L'Ocse vede una minaccia populista

ULTIMO AGGIORNAMENTO 10:00

L'Ocse mette in guardia dai populismi, considerati una minaccia per la tenuta dell'Eurozona. “Un evento politico negativo come l'ascesa di partiti populisti in alcuni alcuni Paesi dell'area euro, associato all'architettura incompiuta dell'Eurozona – scrive l'organizzazione con sede a Parigi – potrebbe portare ad un ripido aumento della ridenominazione del rischio e alla perdita di accesso al mercato per alcuni debiti sovrani della zona euro”. Anche l'aumento di misure protezioniste è segnalato tra i rischi.

Crediti deteriorati

“Una più rapida soluzione sull'alto livello di crediti deteriorati in diversi Paesi sarebbe cruciale per facilitare lo sviluppo del credito e la trasmissione della politica monetaria – spiega l'Ocse -. Anche se in discesa, sono sempre alti in alcuni Paesi colpiti dalla crisi.
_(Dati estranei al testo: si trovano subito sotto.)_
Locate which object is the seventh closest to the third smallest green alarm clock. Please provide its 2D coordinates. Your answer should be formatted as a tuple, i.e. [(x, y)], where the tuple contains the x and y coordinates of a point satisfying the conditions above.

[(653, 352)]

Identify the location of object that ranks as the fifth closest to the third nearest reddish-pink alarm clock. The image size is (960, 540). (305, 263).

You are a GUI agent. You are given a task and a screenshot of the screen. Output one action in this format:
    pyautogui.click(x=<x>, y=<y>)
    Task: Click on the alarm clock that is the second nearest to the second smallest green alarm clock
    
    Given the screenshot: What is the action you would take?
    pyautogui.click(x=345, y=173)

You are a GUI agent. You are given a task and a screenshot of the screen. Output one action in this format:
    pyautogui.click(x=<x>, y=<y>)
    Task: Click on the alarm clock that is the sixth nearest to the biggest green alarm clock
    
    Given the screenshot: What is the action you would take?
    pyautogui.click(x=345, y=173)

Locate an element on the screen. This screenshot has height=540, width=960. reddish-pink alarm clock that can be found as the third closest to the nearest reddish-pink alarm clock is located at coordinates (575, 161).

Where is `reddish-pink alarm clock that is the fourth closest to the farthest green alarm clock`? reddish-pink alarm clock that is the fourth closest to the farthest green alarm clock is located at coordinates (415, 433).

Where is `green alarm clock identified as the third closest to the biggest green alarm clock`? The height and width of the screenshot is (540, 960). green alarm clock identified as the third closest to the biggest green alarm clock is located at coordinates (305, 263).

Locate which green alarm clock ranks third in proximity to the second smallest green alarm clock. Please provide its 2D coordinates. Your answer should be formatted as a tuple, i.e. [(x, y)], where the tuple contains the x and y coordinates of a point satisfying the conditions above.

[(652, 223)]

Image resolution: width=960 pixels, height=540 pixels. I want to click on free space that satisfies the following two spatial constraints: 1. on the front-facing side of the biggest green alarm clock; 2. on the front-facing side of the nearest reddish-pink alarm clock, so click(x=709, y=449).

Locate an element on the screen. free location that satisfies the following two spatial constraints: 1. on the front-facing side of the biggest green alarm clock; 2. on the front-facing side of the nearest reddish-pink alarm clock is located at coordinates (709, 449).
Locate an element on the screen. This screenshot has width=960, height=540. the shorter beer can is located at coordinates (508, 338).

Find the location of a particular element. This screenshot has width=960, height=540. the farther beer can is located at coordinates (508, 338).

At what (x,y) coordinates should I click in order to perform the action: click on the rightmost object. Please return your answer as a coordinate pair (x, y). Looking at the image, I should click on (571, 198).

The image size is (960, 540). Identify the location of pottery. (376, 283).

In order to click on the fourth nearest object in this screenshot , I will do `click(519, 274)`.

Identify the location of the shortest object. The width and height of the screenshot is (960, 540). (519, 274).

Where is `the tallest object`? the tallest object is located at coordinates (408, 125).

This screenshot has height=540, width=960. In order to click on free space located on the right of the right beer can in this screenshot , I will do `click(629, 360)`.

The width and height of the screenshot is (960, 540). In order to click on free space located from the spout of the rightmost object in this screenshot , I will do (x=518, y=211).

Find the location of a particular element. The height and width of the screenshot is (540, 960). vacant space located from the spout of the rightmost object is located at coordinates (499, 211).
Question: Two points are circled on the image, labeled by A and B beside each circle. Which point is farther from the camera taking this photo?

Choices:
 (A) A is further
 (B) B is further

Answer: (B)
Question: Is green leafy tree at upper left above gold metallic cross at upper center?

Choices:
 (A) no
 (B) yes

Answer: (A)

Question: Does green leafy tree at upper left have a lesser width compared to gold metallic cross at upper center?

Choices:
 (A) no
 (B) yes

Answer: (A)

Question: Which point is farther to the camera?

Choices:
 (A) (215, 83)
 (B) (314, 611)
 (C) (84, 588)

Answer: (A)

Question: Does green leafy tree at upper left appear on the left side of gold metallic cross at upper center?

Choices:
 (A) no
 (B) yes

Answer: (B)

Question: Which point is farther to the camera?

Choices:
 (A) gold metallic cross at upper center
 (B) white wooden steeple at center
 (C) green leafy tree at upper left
In Italia al momento sono più alti che in Irlanda”. Secondo l'Ocse “un'accelerazione della soluzione ai non perfoming loans (Npl) è la chiave per espandere il credito bancario”, visto che l'alto livello è ancora un “problema per la stabilità finanziaria“.

Crescita

L'Eurozona, prosegue l'Ocse, sta crescendo in modo “robusto” e i Paesi dovrebbero approfittare dell'espansione per “migliorare la loro posizione di bilancio“. In particolare, quelli ad alto debito “dovrebbero assicurarne una discesa significativa“, consapevoli che “il consolidamento di bilancio è desiderabile quando i tempi sono buoni“. Secondo l'Ocse bisognerebbe anche semplificare le regole del Patto, “mantenendo la necessaria flessibilità per tenere in considerazione la situazione economica”.

Il ruolo della Bce

La Banca centrale europea viene invitata a mantenere la sua politica accomodante e le banche a risolvere il problema dei crediti deteriorati, in particolare in Italia, dove il “livello degli Npl è attualmente superiore che in Irlanda”. Inoltre, l'Ocse mette in evidenza come l'Italia e la Spagna siano i due Paesi che hanno tratto maggior beneficio dal Qe della Bce, i cui acquisti, che a partire dalla fine de quest'anno cesseranno, hanno consentito un calo dei rendimenti dei titoli decennali del Tesoro.